SaaStr 840: From 1 Agent to 20+ — The Reality of Managing Multiple AI Agents Across Your GTM
Podcast: The Official SaaStr Podcast
Episode: 840
Host: SaaStr
Guests: CEO and CAIO of SaaStr
Date: February 4, 2026
Episode Overview
This episode presents a candid, tactical discussion between SaaStr's CEO and CAIO, focusing on the realities of scaling from one to over twenty AI agents across SaaStr’s go-to-market (GTM) stack. They open the curtain on how SaaStr replaced departing team members with AI agents, the everyday demands and unexpected complexities of multi-agent management, what actually works versus hype, and hard-won best practices SaaS leaders should know before diving deeper into agent-driven automation.
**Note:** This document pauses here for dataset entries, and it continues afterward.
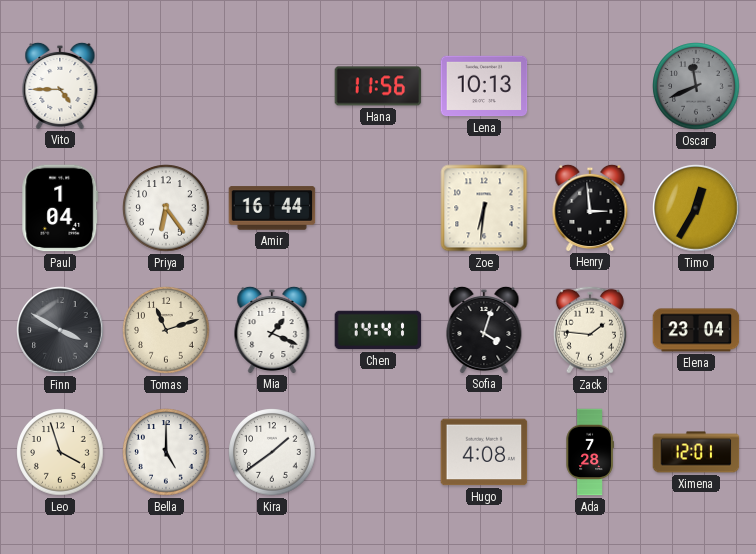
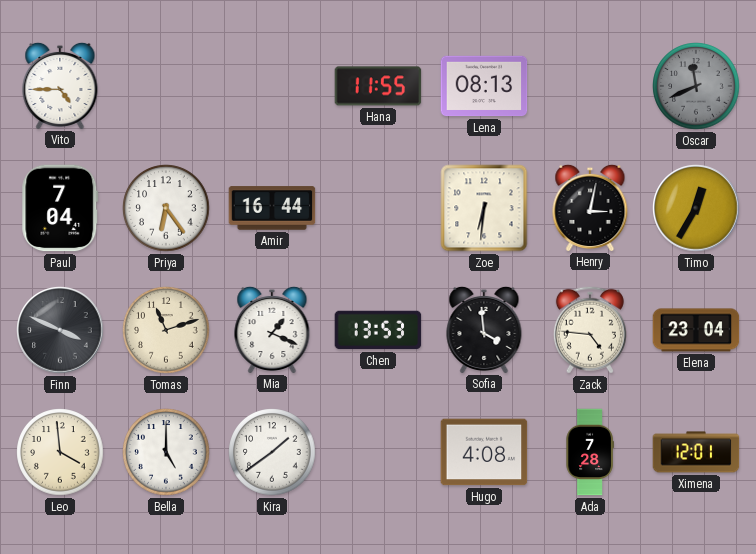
Hana: 11:56 -> 11:55
Lena: 10:13 -> 08:13
Paul: 1:04 -> 7:04
Henry: 2:59 -> 3:02
Finn: 3:50 -> 3:49
Chen: 14:41 -> 13:53
Sofia: 4:03 -> 3:59
Zack: 1:46 -> 4:46
Leo: 3:57 -> 3:59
Key Discussion Points & Insights
I. SaaStr’s AI Journey: From 1 to 20 Agents (02:28–06:02)
- Deployment Timeline: Initial adoption began with a single “Delphi” agent, providing support and advice.
- Expansion: SaaStr moved quickly to deploy agents across support, multiple outbound AI SDRs (Sales Development Representatives), inbound SDRs, and custom apps — totaling 20+ agents used nearly one million times.
- Philosophy: With each human departure, the team experimented with agent replacement rather than refilling human roles.
“After Saster AI Annual last year in May, basically anyone that left our tiny team, we replaced them with an agent.”
— CEO (05:09)
II. What Works: Real Results & Business Impact (06:02–12:41)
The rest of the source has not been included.